Abu Dhabi Crown Prince says Adnoc's corporate strategy will help the country meet its fiscal and employment goals
Sheikh Mohammed lauds Adnoc's new approach
Sheikh Mohammed bin Zayed, Crown Prince of Abu Dhabi and Deputy Supreme Commander of the Armed Forces, said Adnoc's new strategic approach, which includes expanding the types of partnerships it forms and spinning off some of its services businesses, will help the economy meet its key fiscal and employment goals.
Sheikh Mohammed tweeted on Monday morning: “Adnoc's initiative will expand strategic partnership opportunities, deliver strong financial returns, and support the UAE’s future growth,” referring to an exclusive report in The National, in which Adnoc's chief executive, Sultan Al Jaber, expanded on the strategy he has been putting in place since taking over early last year.

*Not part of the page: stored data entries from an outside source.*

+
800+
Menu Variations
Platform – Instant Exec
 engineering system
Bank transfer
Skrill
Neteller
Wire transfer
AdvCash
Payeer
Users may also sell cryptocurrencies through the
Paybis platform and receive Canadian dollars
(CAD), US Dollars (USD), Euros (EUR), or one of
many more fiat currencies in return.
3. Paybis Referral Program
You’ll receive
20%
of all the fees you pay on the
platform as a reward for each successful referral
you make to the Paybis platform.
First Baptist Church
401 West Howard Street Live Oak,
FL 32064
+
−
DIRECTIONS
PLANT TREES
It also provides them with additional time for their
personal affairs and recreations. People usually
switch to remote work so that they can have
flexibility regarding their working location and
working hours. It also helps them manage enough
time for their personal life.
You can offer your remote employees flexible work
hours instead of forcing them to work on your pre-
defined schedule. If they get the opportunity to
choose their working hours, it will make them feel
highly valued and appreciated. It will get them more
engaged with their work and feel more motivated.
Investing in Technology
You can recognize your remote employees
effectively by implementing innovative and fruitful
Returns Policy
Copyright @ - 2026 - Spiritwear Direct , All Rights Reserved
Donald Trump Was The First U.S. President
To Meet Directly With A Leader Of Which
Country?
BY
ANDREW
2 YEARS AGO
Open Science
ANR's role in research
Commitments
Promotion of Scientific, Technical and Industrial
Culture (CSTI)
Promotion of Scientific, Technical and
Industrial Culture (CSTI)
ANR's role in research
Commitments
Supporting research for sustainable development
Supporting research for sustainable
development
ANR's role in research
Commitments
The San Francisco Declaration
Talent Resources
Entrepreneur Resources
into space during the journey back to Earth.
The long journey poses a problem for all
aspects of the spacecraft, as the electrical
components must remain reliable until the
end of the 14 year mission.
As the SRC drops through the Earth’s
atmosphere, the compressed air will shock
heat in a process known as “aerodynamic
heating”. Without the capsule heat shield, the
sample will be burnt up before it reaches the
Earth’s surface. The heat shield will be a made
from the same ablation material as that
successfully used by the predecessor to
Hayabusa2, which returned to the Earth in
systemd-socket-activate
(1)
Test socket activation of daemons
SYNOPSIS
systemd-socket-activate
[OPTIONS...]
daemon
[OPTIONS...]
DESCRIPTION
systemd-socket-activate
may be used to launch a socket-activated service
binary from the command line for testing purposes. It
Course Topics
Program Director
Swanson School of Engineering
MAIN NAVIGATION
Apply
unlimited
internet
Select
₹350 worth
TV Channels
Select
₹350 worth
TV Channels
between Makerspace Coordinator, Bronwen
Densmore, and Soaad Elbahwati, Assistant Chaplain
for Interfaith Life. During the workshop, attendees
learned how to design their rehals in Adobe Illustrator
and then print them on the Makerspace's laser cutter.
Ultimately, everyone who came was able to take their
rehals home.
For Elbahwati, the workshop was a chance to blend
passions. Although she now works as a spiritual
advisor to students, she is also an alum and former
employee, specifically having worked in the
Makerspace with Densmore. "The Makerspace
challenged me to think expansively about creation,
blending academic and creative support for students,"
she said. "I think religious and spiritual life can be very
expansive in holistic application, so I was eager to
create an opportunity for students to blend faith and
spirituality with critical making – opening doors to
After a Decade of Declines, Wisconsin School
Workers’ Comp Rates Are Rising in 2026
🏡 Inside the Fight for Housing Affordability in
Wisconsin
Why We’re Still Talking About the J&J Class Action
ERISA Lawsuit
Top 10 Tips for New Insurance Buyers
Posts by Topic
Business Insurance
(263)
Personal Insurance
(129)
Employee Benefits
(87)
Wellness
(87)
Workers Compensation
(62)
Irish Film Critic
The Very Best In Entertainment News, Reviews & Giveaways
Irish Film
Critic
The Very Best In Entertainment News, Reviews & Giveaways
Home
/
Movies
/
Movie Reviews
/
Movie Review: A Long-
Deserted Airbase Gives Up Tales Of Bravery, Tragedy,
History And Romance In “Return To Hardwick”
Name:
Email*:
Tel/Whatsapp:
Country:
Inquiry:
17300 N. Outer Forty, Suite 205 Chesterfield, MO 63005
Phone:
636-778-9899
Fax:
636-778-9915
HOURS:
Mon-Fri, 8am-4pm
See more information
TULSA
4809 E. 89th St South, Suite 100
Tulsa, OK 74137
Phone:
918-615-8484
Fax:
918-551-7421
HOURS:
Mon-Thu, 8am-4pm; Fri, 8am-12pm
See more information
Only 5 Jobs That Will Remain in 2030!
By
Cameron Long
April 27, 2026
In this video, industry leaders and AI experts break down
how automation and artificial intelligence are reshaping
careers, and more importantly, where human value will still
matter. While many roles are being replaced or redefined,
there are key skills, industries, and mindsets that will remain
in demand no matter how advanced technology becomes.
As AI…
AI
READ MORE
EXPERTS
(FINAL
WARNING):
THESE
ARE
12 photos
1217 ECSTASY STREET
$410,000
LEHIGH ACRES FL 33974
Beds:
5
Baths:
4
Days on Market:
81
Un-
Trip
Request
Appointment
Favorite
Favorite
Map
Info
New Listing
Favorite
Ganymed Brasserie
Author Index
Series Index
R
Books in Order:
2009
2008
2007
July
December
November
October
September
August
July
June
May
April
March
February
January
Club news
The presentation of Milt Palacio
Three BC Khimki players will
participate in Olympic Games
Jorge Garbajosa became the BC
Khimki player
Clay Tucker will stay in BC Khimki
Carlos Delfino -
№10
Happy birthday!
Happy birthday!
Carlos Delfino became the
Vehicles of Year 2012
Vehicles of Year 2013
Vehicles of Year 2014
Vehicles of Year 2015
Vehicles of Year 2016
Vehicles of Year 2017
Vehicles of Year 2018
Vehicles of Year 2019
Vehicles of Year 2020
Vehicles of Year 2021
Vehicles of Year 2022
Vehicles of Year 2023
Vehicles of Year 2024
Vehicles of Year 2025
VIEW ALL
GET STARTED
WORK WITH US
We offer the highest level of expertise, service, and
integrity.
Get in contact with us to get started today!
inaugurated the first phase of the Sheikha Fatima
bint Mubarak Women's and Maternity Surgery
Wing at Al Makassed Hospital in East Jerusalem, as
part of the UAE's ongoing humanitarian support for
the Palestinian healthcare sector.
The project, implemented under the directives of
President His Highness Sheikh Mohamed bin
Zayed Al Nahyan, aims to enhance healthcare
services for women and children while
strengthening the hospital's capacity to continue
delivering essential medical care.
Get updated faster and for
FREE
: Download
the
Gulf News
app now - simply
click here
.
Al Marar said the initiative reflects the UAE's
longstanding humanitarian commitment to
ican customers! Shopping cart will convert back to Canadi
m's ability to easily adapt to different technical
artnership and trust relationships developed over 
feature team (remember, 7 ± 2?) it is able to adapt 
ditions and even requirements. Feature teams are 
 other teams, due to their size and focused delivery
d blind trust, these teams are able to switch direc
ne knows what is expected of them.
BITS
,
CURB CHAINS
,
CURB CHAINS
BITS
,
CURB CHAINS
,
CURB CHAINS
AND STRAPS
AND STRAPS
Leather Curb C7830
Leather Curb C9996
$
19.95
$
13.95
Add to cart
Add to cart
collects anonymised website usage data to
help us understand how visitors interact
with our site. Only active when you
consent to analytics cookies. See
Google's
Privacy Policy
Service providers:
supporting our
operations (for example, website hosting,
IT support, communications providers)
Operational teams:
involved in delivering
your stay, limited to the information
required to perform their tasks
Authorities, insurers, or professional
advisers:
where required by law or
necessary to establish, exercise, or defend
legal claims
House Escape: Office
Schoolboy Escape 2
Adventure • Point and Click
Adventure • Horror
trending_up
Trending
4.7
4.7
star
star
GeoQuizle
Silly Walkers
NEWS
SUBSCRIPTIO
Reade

“Adnoc's new initiative will drive investment and growth to ensure its continued success,” added Sheikh Mohammed, who is also chairman of the Supreme Petroleum Council, Abu Dhabi's highest energy sector decision-making body, and of Mubadala Investment Company, the emirate's US$125 billion strategic development fund, about a third of which is in international energy investments.
“Expanding strategic partnership opportunities of our national companies enhances their competitiveness and leadership regionally and globally,” said Sheikh Mohammed.
Adnoc has been expanding its view of partnerships as it seeks to have more of an active portfolio approach to its vast assets and unlock both the monetary and strategic value including the transfer of technology, creation of jobs, and the bringing in of new expertise.
Last year, the group signed agreements with partners for the last two shares in Abu Dhabi's lucrative onshore concession, the Abu Dhabi Company for Onshore Petroleum Operations (Adco). In December, it agreed to take a 2 per cent stake in London-based oil major BP in exchange for a 10 per cent award in Adco. In February, Adnoc agreed to award the final 12 per cent of Adco available to foreign partners, to a Chinese consortium comprising China National Petroleum Corp and CFTC China Energy, a financial conglomerate.
In Monday's story in The National, Mr Al Jaber said that these types of partnerships would be extended and could include one of the big trading houses, pension funds, private equity investors and companies specialising in infrastructure development.
He also said that Adnoc is considering some initial public offerings of select services businesses .He said that neither the main assets of Adnoc nor a share at the group holding level would be sold out of state ownership.